An expensive correction

08 Feb, 2021

EDITORIAL: The federal finance minister, Dr Hafeez Sheikh, made disturbing revelations to the cabinet while seeking its approval to present the Fiscal Policy and Debt Policy Statement to parliament as required under the Fiscal Responsibility and Debt Limitation Act 2015. The government spent 3 trillion rupees to correct the Pak rupee-US dollar exchange rate, Dr Sheikh noted. This claim raises questions on the need for such massive correction given that after the ignominious departure of Ishaq Dar from the country in August 2017, his successors - Miftah Ismail of the PML-N and Asad Umar of the PTI – appropriately abandoned Dar’s flawed policy to keep the rupee overvalued to understate the country’s debt repayments; and began correcting the rupee value through depreciation. From an overvalued rupee of around 105.12 rupees to one dollar in August 2017 (a rate that was reportedly between 5 to 20 percent overvalued as per a quarterly International Monetary Fund review), the rupee was valued at 117 to 118 to a dollar by April 2018 (at the end of the PML-N tenure), and around 150 rupees to the US greenback by the time Asad Umer was dislodged as the Minister of Finance.

As per the State Bank of Pakistan (SBP), the real effective exchange rate (REER) was 121 in June 2017, down to 107.4 in June 2018 and by the time Asad Umar left the Ministry of Finance, the REER was 98.5. In October 2020 the REER (provisional) was given at 97.1. And while the SBP insists that one cannot measure the degree of over or under-valuation by using 100 as the key determinant in the REER (a view not shared by previous governors of the SBP) yet the SBP has to date not come up with any estimate or projection of the real rupee value other than to insist that it is a long-term concept.
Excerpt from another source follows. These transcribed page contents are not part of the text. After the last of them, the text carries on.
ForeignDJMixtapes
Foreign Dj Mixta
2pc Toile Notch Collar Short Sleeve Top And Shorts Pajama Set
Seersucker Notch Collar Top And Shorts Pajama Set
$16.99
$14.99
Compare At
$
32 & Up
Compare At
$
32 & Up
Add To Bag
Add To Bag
An undervalued currency, as per economic theory, raises exports and reduces imports and one reason for the rupee depreciation may have been to contain the historically high current account deficit inherited by the PTI government. However, a linear linkage between a cheap rupee and exports has not been established in Pakistan and one would have hoped for some research on this before us 3 trillion rupees was used to ‘correct’ the rupee-dollar parity.
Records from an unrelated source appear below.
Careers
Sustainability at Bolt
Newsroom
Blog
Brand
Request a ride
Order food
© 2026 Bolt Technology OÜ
Dr Hafeez Sheikh further noted that total debt today is 36.5 trillion rupees against 25 trillion rupees that the PTI government inherited with 11.5 trillion rupees borrowed during the past two years – 600 billion rupees for debt servicing, 3 trillion rupees for the rupee-dollar parity correction and 1.5 trillion rupees for subsidies to meet the tax shortfall due to Covid-19 outbreak. Four observations on this data are critical: First, the government broke all previous records by borrowing heavily from the domestic market - from 16.4 trillion rupees that it inherited to 23 trillion rupees – a rise of 40 percent, a highly inflationary approach to economy.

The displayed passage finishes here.